На следующий день после ареста деда Гриши уволилась моя няня Нюра, ибо девушке рабоче-крестьянского происхождения не подобало жить у «врагов народа». Уходя, она сильно хлопнула дверью, отчего небольшой бюст Сталина упал с полки прямо мне на голову. Родителей не было дома, и бабушка отвела меня, в крови и слезах, в ближайшую поликлинику.
– Ему на голову упал бюст Пушкина, – объяснила она врачу.
– Это был бюст товарища Сталина, – поправил я сквозь слезы.

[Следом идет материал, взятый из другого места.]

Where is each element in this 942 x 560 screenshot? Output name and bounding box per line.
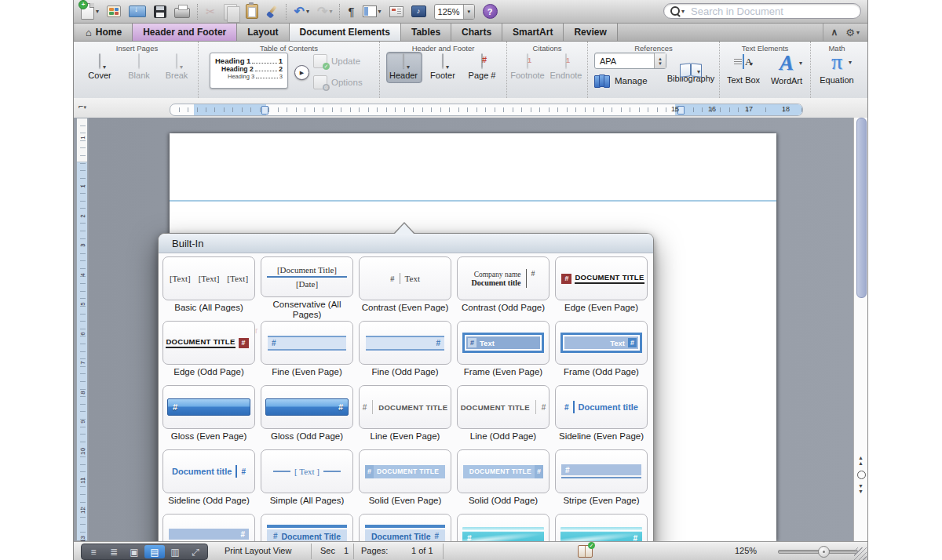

– Нет, это был Пушкин, – сказала бабушка таким тоном, что дальше спорить не стоило. Доктор кивнул и записал Пушкина: обоим не хотелось вмешивать в это дело имя Вождя. На рану наложили скобки, и 70 лет спустя шрам все еще там. С тех пор мой излюбленный аргумент, когда я затрудняюсь объяснить свое поведение: «Что вы от меня хотите? Когда мне было четыре года, меня по голове ударил Сталин!»

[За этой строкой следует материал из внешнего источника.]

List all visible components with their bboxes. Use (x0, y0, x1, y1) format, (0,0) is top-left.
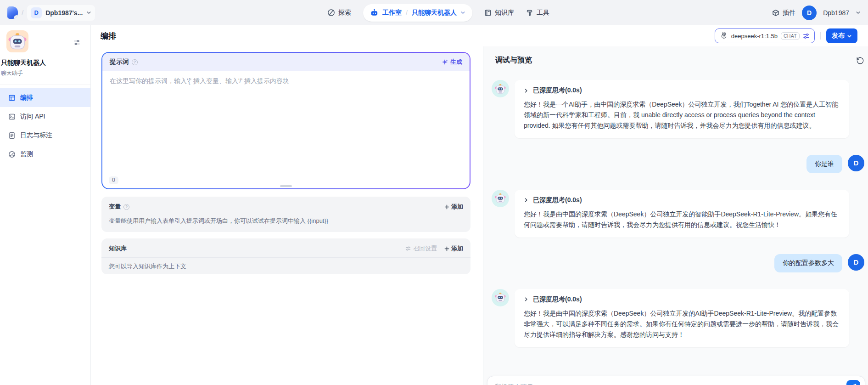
publish-button[interactable]: 发布 (826, 28, 857, 43)
user-avatar[interactable]: D (802, 6, 817, 20)
knowledge-header: 知识库 召回设置 添加 (101, 244, 470, 258)
chat-input[interactable]: 和机器人聊天 (487, 376, 865, 385)
model-params-icon[interactable] (803, 33, 810, 40)
bot-avatar (492, 289, 509, 306)
sidebar-item-logs[interactable]: 日志与标注 (0, 126, 90, 145)
user-name: Dpb1987 (823, 9, 849, 17)
sidebar-item-label: 编排 (20, 94, 33, 102)
orchestrate-window-icon (8, 94, 16, 102)
send-button[interactable] (846, 380, 860, 385)
prompt-panel: 提示词 ? 生成 在这里写你的提示词，输入'{' 插入变量、输入'/' 插入提示… (101, 52, 470, 189)
nav-plugins[interactable]: 插件 (772, 9, 795, 17)
add-knowledge-button[interactable]: 添加 (444, 244, 463, 253)
nav-explore-label: 探索 (338, 9, 351, 17)
app-settings-icon[interactable] (73, 39, 80, 46)
generate-button[interactable]: 生成 (442, 58, 462, 66)
variables-title: 变量 ? (109, 203, 129, 211)
main-content: 提示词 ? 生成 在这里写你的提示词，输入'{' 插入变量、输入'/' 插入提示… (91, 46, 868, 385)
app-subtitle: 聊天助手 (1, 69, 84, 77)
sidebar: 只能聊天机器人 聊天助手 编排 访问 API 日志与标注 监测 (0, 25, 91, 385)
nav-tools[interactable]: 工具 (526, 9, 549, 17)
plus-icon (444, 204, 449, 209)
bot-avatar (492, 80, 509, 97)
app-screen: / D Dpb1987's... 探索 工作室 / 只能聊天机器人 知识库 (0, 0, 868, 385)
variables-section: 变量 ? 添加 变量能使用用户输入表单引入提示词或开场白，你可以试试在提示词中输… (101, 197, 470, 232)
dify-logo-icon (7, 6, 18, 19)
thinking-label: 已深度思考(0.0s) (533, 196, 582, 204)
variables-title-text: 变量 (109, 203, 121, 211)
app-avatar (6, 30, 28, 52)
header-actions: deepseek-r1:1.5b CHAT 发布 (715, 28, 857, 43)
chevron-right-icon (524, 297, 529, 302)
sidebar-menu: 编排 访问 API 日志与标注 监测 (0, 88, 90, 164)
workspace-switcher[interactable]: D Dpb1987's... (27, 5, 95, 21)
user-message: 你是谁 D (492, 155, 864, 173)
debug-panel: 调试与预览 已深度思考(0.0s) (483, 46, 868, 385)
terminal-icon (8, 113, 16, 120)
debug-header: 调试与预览 (483, 46, 868, 65)
sidebar-item-label: 日志与标注 (20, 131, 52, 140)
chevron-down-icon (460, 10, 465, 15)
prompt-editor[interactable]: 在这里写你的提示词，输入'{' 插入变量、输入'/' 插入提示内容块 (102, 71, 470, 188)
robot-emoji-icon (494, 193, 506, 204)
model-selector[interactable]: deepseek-r1:1.5b CHAT (715, 28, 815, 43)
chat-input-placeholder: 和机器人聊天 (495, 383, 857, 385)
recall-settings-button[interactable]: 召回设置 (405, 244, 437, 253)
chevron-right-icon (524, 88, 529, 93)
explore-icon (327, 9, 335, 17)
thinking-label: 已深度思考(0.0s) (533, 86, 582, 95)
app-body: 只能聊天机器人 聊天助手 编排 访问 API 日志与标注 监测 (0, 25, 868, 385)
bot-message-text: 您好！我是由中国的深度求索（DeepSeek）公司独立开发的智能助手DeepSe… (524, 209, 840, 230)
nav-studio-pill[interactable]: 工作室 / 只能聊天机器人 (363, 4, 472, 22)
workspace-avatar: D (31, 7, 42, 18)
help-icon: ? (132, 59, 138, 65)
generate-label: 生成 (450, 58, 462, 66)
prompt-placeholder: 在这里写你的提示词，输入'{' 插入变量、输入'/' 插入提示内容块 (110, 77, 289, 85)
bot-avatar (492, 190, 509, 207)
bot-message-text: 您好！我是一个AI助手，由中国的深度求索（DeepSeek）公司独立开发，我们T… (524, 99, 840, 131)
page-title: 编排 (101, 31, 116, 41)
sidebar-item-monitoring[interactable]: 监测 (0, 145, 90, 164)
resize-handle[interactable] (280, 185, 292, 187)
add-variable-button[interactable]: 添加 (444, 203, 463, 211)
nav-tools-label: 工具 (537, 9, 549, 17)
user-message: 你的配置参数多大 D (492, 254, 864, 272)
recall-settings-label: 召回设置 (413, 244, 437, 253)
thinking-toggle[interactable]: 已深度思考(0.0s) (524, 295, 840, 304)
chevron-down-icon[interactable] (856, 10, 861, 15)
plus-icon (444, 246, 449, 251)
nav-explore[interactable]: 探索 (327, 9, 351, 17)
sidebar-item-orchestrate[interactable]: 编排 (0, 88, 90, 107)
robot-emoji-icon (494, 84, 506, 94)
main-area: 编排 deepseek-r1:1.5b CHAT 发布 (91, 25, 868, 385)
chevron-down-icon (86, 10, 91, 15)
log-document-icon (8, 132, 16, 139)
nav-plugins-label: 插件 (783, 9, 795, 17)
thinking-toggle[interactable]: 已深度思考(0.0s) (524, 196, 840, 204)
robot-head-icon (370, 8, 379, 17)
add-knowledge-label: 添加 (451, 244, 463, 253)
knowledge-section: 知识库 召回设置 添加 (101, 238, 470, 274)
bot-message-text: 您好！我是由中国的深度求索（DeepSeek）公司独立开发的AI助手DeepSe… (524, 308, 840, 340)
thinking-label: 已深度思考(0.0s) (533, 295, 582, 304)
chevron-down-icon (847, 34, 852, 39)
add-variable-label: 添加 (451, 203, 463, 211)
nav-knowledge[interactable]: 知识库 (484, 9, 514, 17)
model-name: deepseek-r1:1.5b (731, 33, 778, 40)
model-type-badge: CHAT (781, 32, 800, 40)
tools-hammer-icon (526, 9, 533, 17)
prompt-title: 提示词 ? (110, 58, 138, 66)
robot-emoji-icon (494, 292, 506, 303)
sliders-icon (405, 246, 411, 251)
restart-conversation-icon[interactable] (856, 57, 864, 65)
thinking-toggle[interactable]: 已深度思考(0.0s) (524, 86, 840, 95)
sidebar-item-label: 监测 (20, 150, 33, 159)
config-column: 提示词 ? 生成 在这里写你的提示词，输入'{' 插入变量、输入'/' 插入提示… (91, 46, 483, 385)
nav-separator: / (22, 9, 23, 17)
sidebar-item-api[interactable]: 访问 API (0, 107, 90, 126)
variables-header: 变量 ? 添加 (109, 203, 463, 211)
user-message-bubble: 你的配置参数多大 (774, 254, 842, 272)
main-header: 编排 deepseek-r1:1.5b CHAT 发布 (91, 25, 868, 46)
prompt-header: 提示词 ? 生成 (102, 53, 470, 71)
nav-studio-label: 工作室 (382, 9, 402, 17)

С уходом Нюры родители не решились отдать меня в детский сад: история с лечением дедушки в Цхалтубо не продержалась бы там и дня, а они хотели по возможности уберечь меня от травмы разговоров о дедушке – враге народа. В конце концов, бабушка записала меня в частную «дневную группу» – так называли стайки дошкольников, проводивших несколько часов в день на сквериках Бульварного кольца под присмотром «руководительниц», которые заодно обучали своих подопечных каким-нибудь полезным навыкам. Моя руководительница, круглолицая дама по имени Рашель Исаковна, была моим первым учителем английского языка. Она родилась в Филадельфии и говорила по-русски с акцентом. Много лет назад, во время Большой депрессии, она последовала за своим мужем– американским коммунистом в Советский Союз. Потом муж был расстрелян как троцкист-уклонист, а Рашель Исаковна отсидела десять лет в лагере для жен врагов народа. После освобождения она зарабатывала на жизнь, обучая английскому языку детишек из хороших семей. Раз в неделю Рашель Исаковна приходила к нам на обед, и я должен был демонстрировать бабушке свои успехи, декламируя стишки на английском языке.